On the 50th anniversary of the Naxalbari uprising, a direly distressing trend is evident in Jharkhand ~ a hotbed of…

Maoists on the make

50 years of Naxalbari (FACEBOOK)

On the 50th anniversary of the Naxalbari uprising, a direly distressing trend is evident in Jharkhand ~ a hotbed of Naxalite activity. Indeed, the neighbouring states of Chhattisgarh and Jharkhand exemplify cases of role-reversal, indeed two sides of the extremist coin half a century after the spark was lit by the peasantry in Naxalbari… a movement that was scuttled by the CPI-M, then in the first United Front ministry. Whereas the Chhattisgarh administration recruits teenagers to confront the Maoists behind the garb of Salwa Judum, the extremist leaders of Jharkhand are inducting children into their ranks, if this week’s notice of the National Human Rights Commission to the administration in Ranchi is any indication. In a word, children and teenagers are being used as cannon fodder in both states, though the tasks assigned are diametrically opposite ~ to fight the Maoists in one state and to fight for the Maoists in another. A more shameless travesty of the rights of the child would be hard to imagine. The abductions and recruitment of children as Maoists on the make has underscored the inherent vulnerability of kids in the backwaters of Jharkhand. It is amazing that the state government can be so impervious to this calculated attempt to ruin the lives of children, who are being denied their fundamental rights, most importantly the trumpeted right to compulsory education.

Rather than the crime per se, the NHRC appears to be riveted to the social impact of the Maoist strategy ~ “The issues are a gross violation of the human rights of the children,” is its caveat to the Jharkhand government and the state’s police chief. The Commission has raised certain pertinent issues and it devolves on the state government to respond within the fortnight’s time-frame. It has demanded to know the actual number of children who have been recruited to the Maoist cadre in Jharkhand, the action taken by the government and police to trace such children, and re-integrate them into society’s mainstream.
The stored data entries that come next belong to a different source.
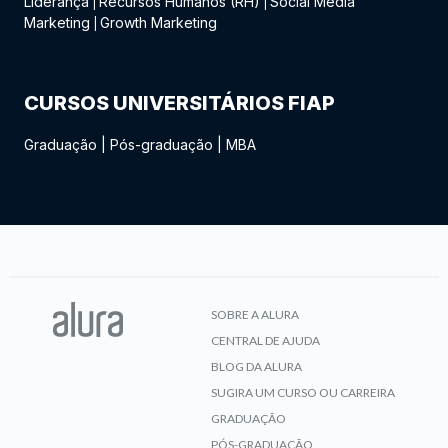
Liderança
Recursos Humanos (RH)
Social Media
|
|
Marketing
Growth Marketing
|
CURSOS UNIVERSITÁRIOS FIAP
Graduação
|
Pós-graduação
|
MBA
SOBRE A ALURA
CENTRAL DE AJUDA
BLOG DA ALURA
SUGIRA UM CURSO OU CARREIRA
GRADUAÇÃO
PÓS-GRADUAÇÃO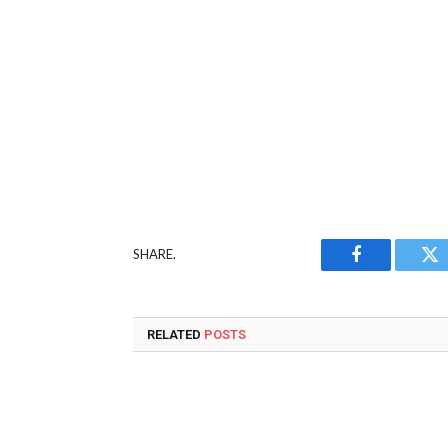
SHARE.
Facebook
Tw
RELATED
POSTS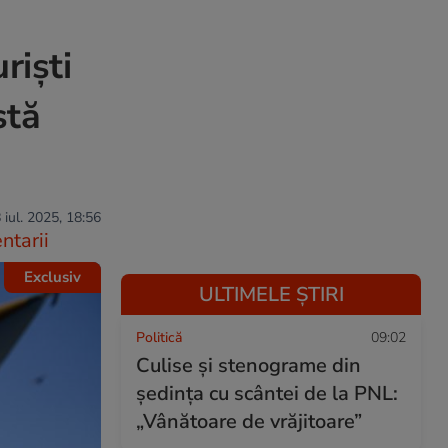
riști
stă
 iul. 2025, 18:56
tarii
Exclusiv
ULTIMELE ȘTIRI
Politică
09:02
Culise și stenograme din
ședința cu scântei de la PNL:
„Vânătoare de vrăjitoare”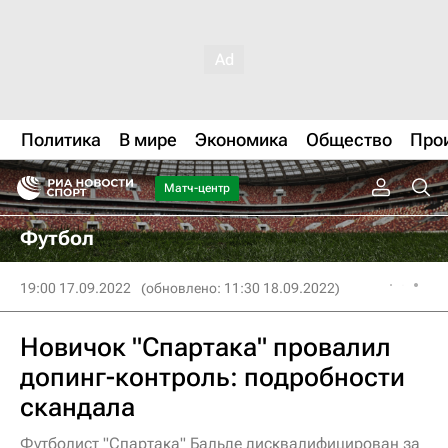
Политика
В мире
Экономика
Общество
Про
Матч-центр
Футбол
19:00 17.09.2022
(обновлено: 11:30 18.09.2022)
Новичок "Спартака" провалил
допинг-контроль: подробности
скандала
Футболист "Спартака" Бальде дисквалифицирован за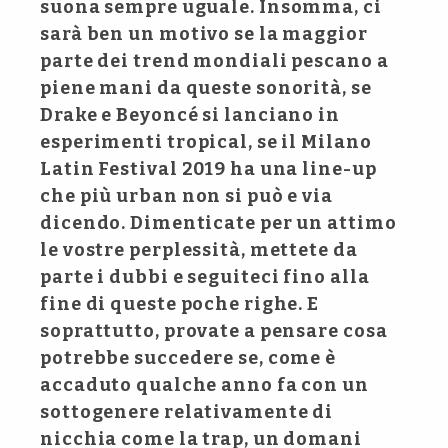
suona sempre uguale. Insomma, ci
sarà ben un motivo se la maggior
parte dei trend mondiali pescano a
piene mani da queste sonorità, se
Drake e Beyoncé si lanciano in
esperimenti tropical, se il Milano
Latin Festival 2019 ha una line-up
che più urban non si può e via
dicendo. Dimenticate per un attimo
le vostre perplessità, mettete da
parte i dubbi e seguiteci fino alla
fine di queste poche righe. E
soprattutto, provate a pensare cosa
potrebbe succedere se, come è
accaduto qualche anno fa con un
sottogenere relativamente di
nicchia come la trap, un domani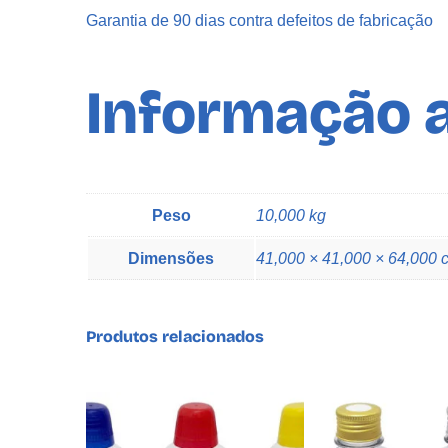
Garantia de 90 dias contra defeitos de fabricação
Informação a
Peso
10,000 kg
Dimensões
41,000 × 41,000 × 64,000 
Produtos relacionados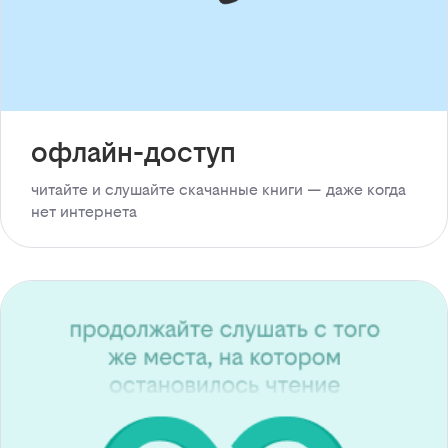
офлайн-доступ
читайте и слушайте скачанные книги — даже когда
нет интернета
The NHRC has placed the onus on the government to educate and rehabilitate such children. No less crucially, it has directed action against those Maoist activists who have been involved in dragging the innocent child into the forbidding extremist network. Nay more, training them in such activities that challenge the idea of the State as an entity of governance. It is a measure of the collapse of the rule of law in Jharkhand that more than a thousand children have been abducted over the past few years. It beggars belief that they are deployed as footsoldiers, couriers and sentries around the Maoist camps in Jharkhand. Rescuing these “child Maoists” is no less critical than confronting the extremist challenge. This is the stark message 50 years after May 1967.